Democrat president Franklin D Roosevelt was remembered as having snubbed China at the Yalta Conference, where he used recognition of Mongolian independence from China as a bargaining chip to encourage the Soviets to declare war against Japan.
My fellow students in the National Taiwan University sometimes grumbled that the road in from the university named after Roosevelt was a disgrace.
In a televised debate, Senator John F Kennedy, a Democrat presidential candidate, dismissed Quemoy-Matsu as two little pieces of unimportant real estate, while the Republican Richard Nixon rebutted that these offshore islands were in the “area of freedom”, and should not be surrendered to the communists as a matter of “principle”.
It was the same Nixon 12 years later who ushered in normalisation of relations between the United States and the PRC and de-recognised Taipei as the sole legitimate government of China.
This infatuation with the Republicans was then adopted by the mainland. Republicans are regarded as good friends of Beijing. Mao Zedong thought the brouhaha over Watergate was a terrible mistake and Nixon a victim.
Even a recluse Buddhist monk in the mountains inquired about the ex-president’s wellbeing, as a young American martial arts aficionado Mark Salzman wrote in his book Iron and Silk (1986). The abiding loyalty to the successive Republican presidential candidate continues.
With Mitt Romney running against Barack Obama, the mainland Chinese have a soft spot for Romney, despite his vowing to brand China as currency manipulator on his first day in office, if elected president.
Pragmatically, the Chinese have deduced that US presidents move away from their tough campaign stance once in office, and Romney will be no exception. They believe that the American business community, which is dominated by Republicans, wants to take advantage of the profitable trade and investment opportunities that China offers.
In contrast, the Democrats tend to focus on human rights and labour issues. The Obama administration’s high-profile Asia policy is seen as an attempt to contain China; thus, a change in the White House is viewed positively.

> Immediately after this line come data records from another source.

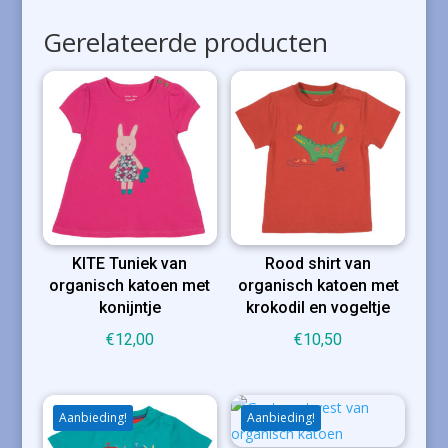
Gerelateerde producten
KITE Tuniek van
Rood shirt van
organisch katoen met
organisch katoen met
konijntje
krokodil en vogeltje
€
12,00
€
10,50
Aanbieding!
Aanbieding!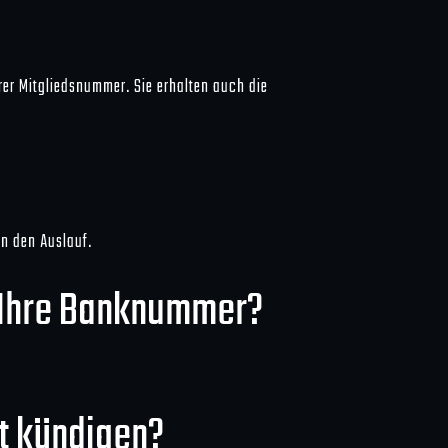
rer Mitgliedsnummer. Sie erhalten auch die
n den Auslauf.
t Ihre Banknummer?
t kündigen?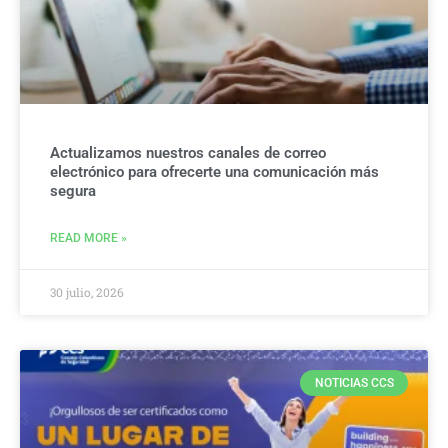
Actualizamos nuestros canales de correo
electrónico para ofrecerte una comunicación más
segura
READ MORE »
30 julio, 2026
NOTICIAS CCS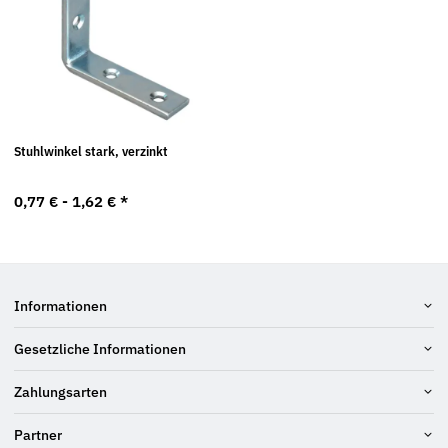
Stuhlwinkel stark, verzinkt
0,77 € -
1,62 €
*
Informationen
Gesetzliche Informationen
Zahlungsarten
Partner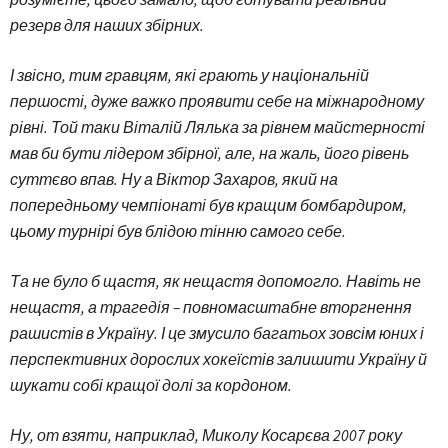
резерв для наших збірних.
І звісно, тим гравцям, які грають у національній
першості, дуже важко проявити себе на міжнародному
рівні. Той таки Віталій Лялька за рівнем майстерності
мав би бути лідером збірної, але, на жаль, його рівень
суттєво впав. Ну а Віктор Захаров, який на
попередньому чемпіонаті був кращим бомбардиром,
цьому турнірі був блідою тінню самого себе.
Та не було б щастя, як нещастя допомогло. Навіть не
нещастя, а трагедія – повномасштабне вторгнення
рашистів в Україну. І це змусило багатьох зовсім юних і
перспективних дорослих хокеїстів залишити Україну й
шукати собі кращої долі за кордоном.
Ну, от взяти, наприклад, Миколу Косарєва 2007 року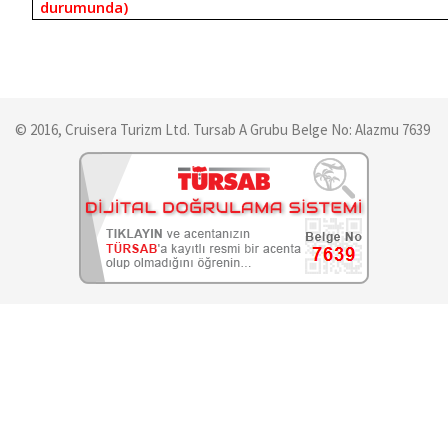
durumunda)
© 2016, Cruisera Turizm Ltd. Tursab A Grubu Belge No: Alazmu 7639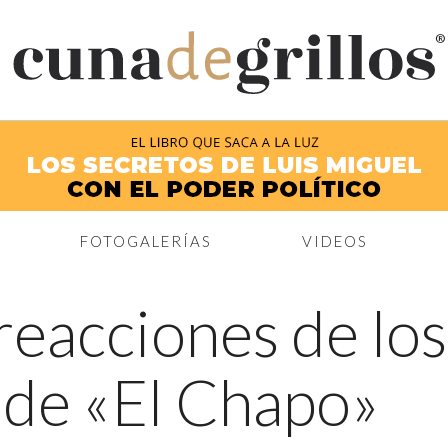
®
FOTOGALERÍAS
VIDEOS
reacciones de los
a de «El Chapo»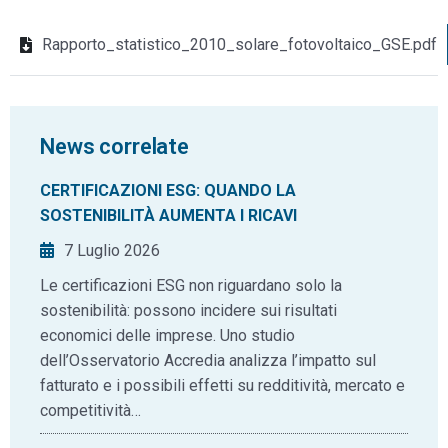
Rapporto_statistico_2010_solare_fotovoltaico_GSE.pdf
News correlate
CERTIFICAZIONI ESG: QUANDO LA
SOSTENIBILITÀ AUMENTA I RICAVI
7 Luglio 2026
Le certificazioni ESG non riguardano solo la
sostenibilità: possono incidere sui risultati
economici delle imprese. Uno studio
dell’Osservatorio Accredia analizza l’impatto sul
fatturato e i possibili effetti su redditività, mercato e
competitività…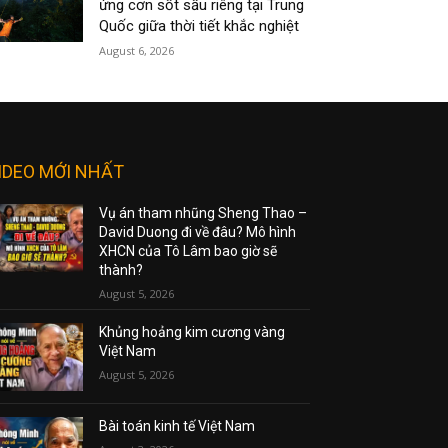
ứng cơn sốt sầu riêng tại Trung
Quốc giữa thời tiết khắc nghiệt
August 6, 2026
IDEO MỚI NHẤT
Vụ án tham nhũng Sheng Thao –
David Duong đi về đâu? Mô hình
XHCN của Tô Lâm bao giờ sẽ
thành?
August 5, 2026
Khủng hoảng kim cương vàng
Việt Nam
August 5, 2026
Bài toán kinh tế Việt Nam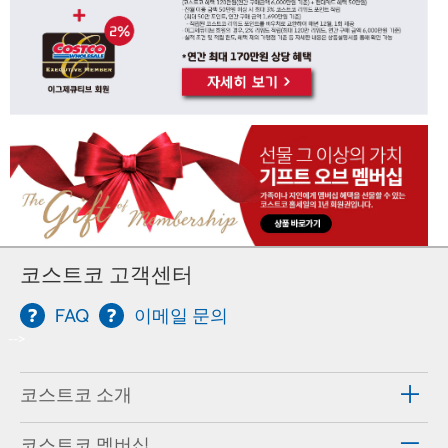
코스트코 고객센터
FAQ
이메일 문의
-->
코스트코 소개
코스트코 멤버십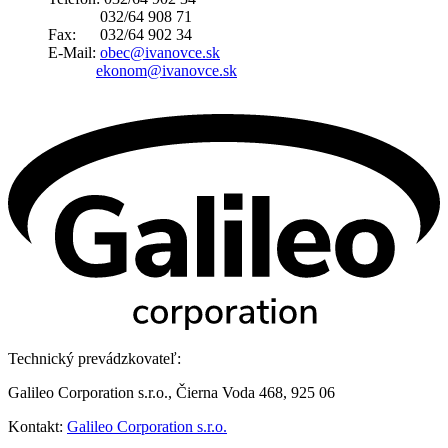
032/64 908 71
Fax: 032/64 902 34
E-Mail:
obec@ivanovce.sk
ekonom@ivanovce.sk
Technický prevádzkovateľ:
Galileo Corporation s.r.o., Čierna Voda 468, 925 06
Kontakt:
Galileo Corporation s.r.o.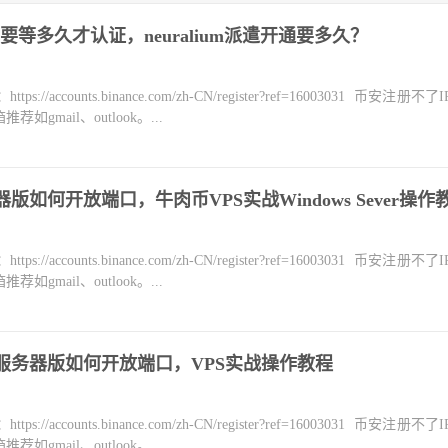
等多久才认证，neuralium派遣开通要多久？
counts.binance.com/zh-CN/register?ref=16003031 币安注册不
mail、outlook。...
务器版如何开放端口，牛肉币VPS实战Windows Sever操作
counts.binance.com/zh-CN/register?ref=16003031 币安注册不
mail、outlook。...
m币云服务器版如何开放端口，VPS实战操作教程
counts.binance.com/zh-CN/register?ref=16003031 币安注册不
mail、outlook。...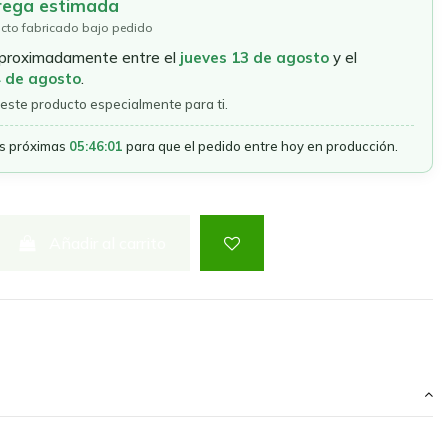
rega estimada
cto fabricado bajo pedido
aproximadamente entre el
jueves 13 de agosto
y el
4 de agosto
.
este producto especialmente para ti.
as próximas
05:46:01
para que el pedido entre hoy en producción.
Añadir al carrito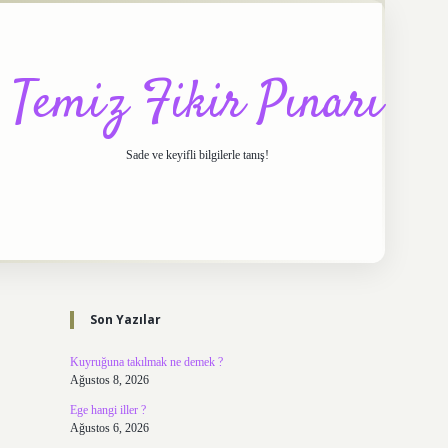
Temiz Fikir Pınarı
Sade ve keyifli bilgilerle tanış!
Sidebar
https://elexbett.net/
betexp
Son Yazılar
Kuyruğuna takılmak ne demek ?
Ağustos 8, 2026
Ege hangi iller ?
Ağustos 6, 2026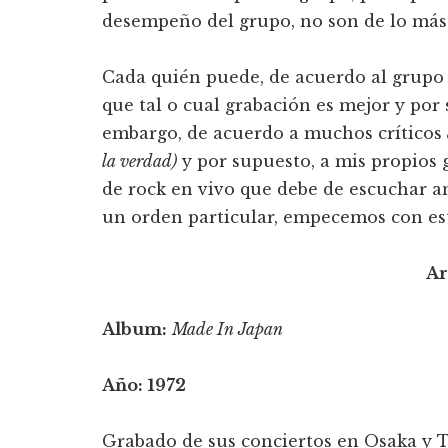
desempeño del grupo, no son de lo más 
Cada quién puede, de acuerdo al grupo o
que tal o cual grabación es mejor y por 
embargo, de acuerdo a muchos crí­ticos
la verdad)
y por supuesto, a mis propios g
de rock en vivo que debe de escuchar ant
un orden particular, empecemos con es
Ar
Album:
Made In Japan
Año:
1972
Grabado de sus conciertos en Osaka y T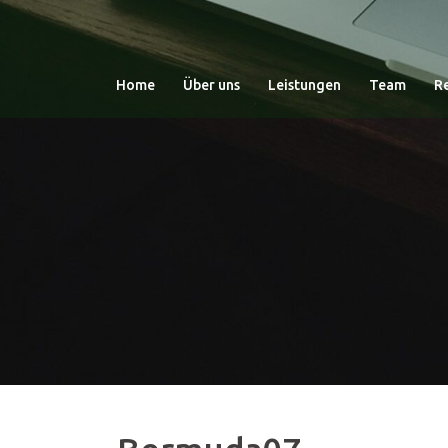
Zum
Inhalt
springen
Home
Über uns
Leistungen
Team
R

This simplistic logic is amazingly widespread. In fact, the American business community has become increasingly dissatisfied with many Chinese practices and their visceral feeling is something to behold.
At a press conference in Beijing, Special Envoy John Bolton, who now advises Romney on foreign policy, hissed “stealing” and “theft” when the issue of intellectual property rights infringement was brought up. The distain and vehemence with which he uttered those words was unnerving.
If the harsh words and draconian recommendations in a recent report by the House Intelligence Committee on two Chinese telecoms firms are any indication, the Chinese should brace themselves for a tough time ahead whoever wins the race.